International Student Gossip Culture Is Like The Best School

I know too much about the lives of many of my fellow students.

News travels fast, but gossip travels even faster, especially when it’s just a few hundred people.

As I tossed my school cap into the air, my nostalgia for the countless hours I had spent with my friends was undermined by the relief of being able to retire and enjoy the comfort of being a nobody. With only 120 students in my cohort, we all knew everybody. Although, thankfully, other people didn’t talk about me as much as everyone else, we probably all knew important aspects of each other’s lives that we shouldn’t have known.

One of the reasons I wanted to attend a big university like USC was because I expected anonymity in a group of 3,420 students: I wanted to be nobody to most people and someone only to those who mattered.

But since there are only about 320 of us in the network of Indian foreign university students at USC, most academics know others, or at least know others.

This has countless positives: you never want to eat alone in a dining room because you’re bound to bump into a familiar face; You have tons of other people you can celebrate festivals with, and you have plenty of friends to depend on to brighten your day when you’re feeling homesick. I’m satisfied to be a component of the Indian network because, although I’m not almost 8,700 miles from home, I’m surrounded by other people who look like me (I’m not kidding, I sat under the Tommy Trojan statue and counted that one in five people passing by were from South Asia).

However, I wonder if those positives are outweighed by the one colossal drawback: it’s a top-notch school. The culture of poisonous gossip is notoriously vital here too. I’ve never talked to some people, but I know which courses they fail. , in which nightclub they passed out and what friendship burned.

It’s human nature to love hearing the juicy highlights of other people’s lives, especially when you can put a face to the call and it’s not a random stranger. But gossip is like quicksand; It slowly sucks you in, and before you know it, it’s hard to escape. Plus, you spend so much time gossiping about others that you start to wonder if they’re talking about you, too.

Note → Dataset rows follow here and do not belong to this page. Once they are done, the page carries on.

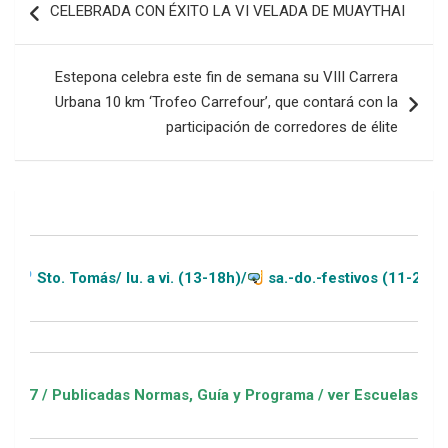
CELEBRADA CON ÉXITO LA VI VELADA DE MUAYTHAI
de
entradas
Estepona celebra este fin de semana su VIII Carrera
Urbana 10 km ‘Trofeo Carrefour’, que contará con la
participación de corredores de élite
omás/ lu. a vi. (13-18h)/
sa.-do.-festivos (11-20h)
licadas Normas, Guía y Programa / ver Escuelas Deportivas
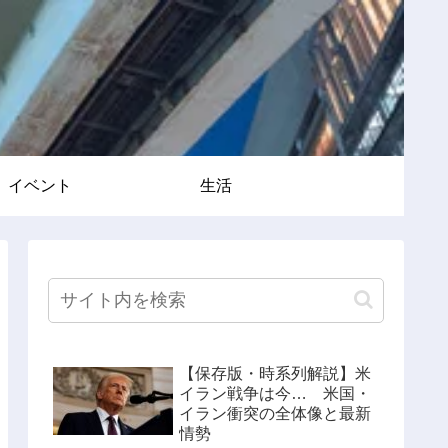
イベント
生活
【保存版・時系列解説】米
イラン戦争は今… 米国・
イラン衝突の全体像と最新
情勢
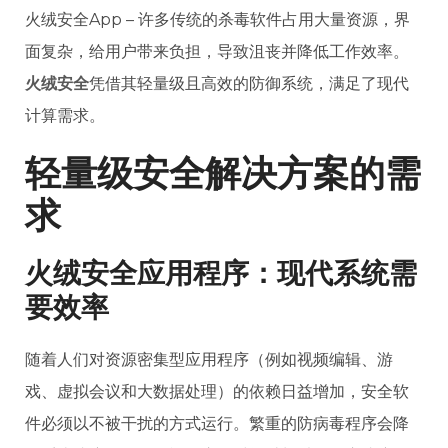
火绒安全App – 许多传统的杀毒软件占用大量资源，界
面复杂，给用户带来负担，导致沮丧并降低工作效率。
火绒安全
凭借其轻量级且高效的防御系统，满足了现代
计算需求。
轻量级安全解决方案的需
求
火绒安全应用程序：现代系统需
要效率
随着人们对资源密集型应用程序（例如视频编辑、游
戏、虚拟会议和大数据处理）的依赖日益增加，安全软
件必须以不被干扰的方式运行。繁重的防病毒程序会降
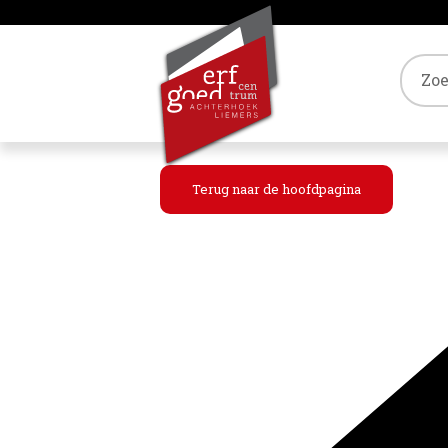
Tref
Terug naar de hoofdpagina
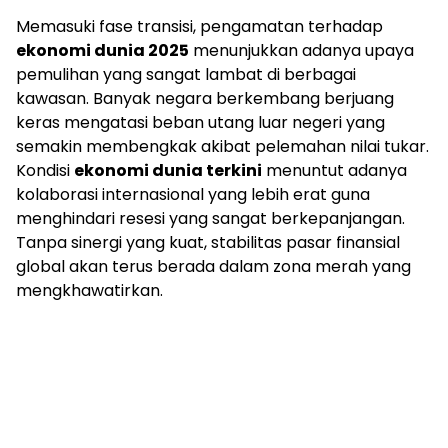
Memasuki fase transisi, pengamatan terhadap
ekonomi dunia 2025
menunjukkan adanya upaya
pemulihan yang sangat lambat di berbagai
kawasan. Banyak negara berkembang berjuang
keras mengatasi beban utang luar negeri yang
semakin membengkak akibat pelemahan nilai tukar.
Kondisi
ekonomi dunia terkini
menuntut adanya
kolaborasi internasional yang lebih erat guna
menghindari resesi yang sangat berkepanjangan.
Tanpa sinergi yang kuat, stabilitas pasar finansial
global akan terus berada dalam zona merah yang
mengkhawatirkan.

Call me paranoid, but I think twice about doing anything I should do or act in a safe way for fear of being judged by hundreds of other students. But I don’t need to question my actions, especially at school where “no one” can perhaps justify a 17-year-old girl acting that way; after all, she was about to become an adult and make decisions that would change her life and she didn’t know anything else, but she could never justify Behavior at the young age of 21.

So, I have decided (drumroll, please) that I am going to free myself of this fear by freeing others from my judgment. I would love to be in an environment where I could do as I please without worrying about the gossipmongers. But to get there, I need to take the first step and allow others around me to do the same — live and let live. 

I’m not saying that my interest will never get the better of me, but I’d like to think that my preference for ending this toxicity will triumph in most cases. And yes, I’d possibly be willing to put that behind me. However, not everyone is. Some other people might stay longer in high school because they like the culture or because they are immune to the opinions of others. And that’s your choice. But, as someone who questions me because of gossip, I’m going to get out of the equation. I’m in a position to give up the best school, the best school.

Edhita Singhal is an Indian sophomore who writes about her experiences as a foreign student in her “Foreign Footprints” column, which appears every Tuesday.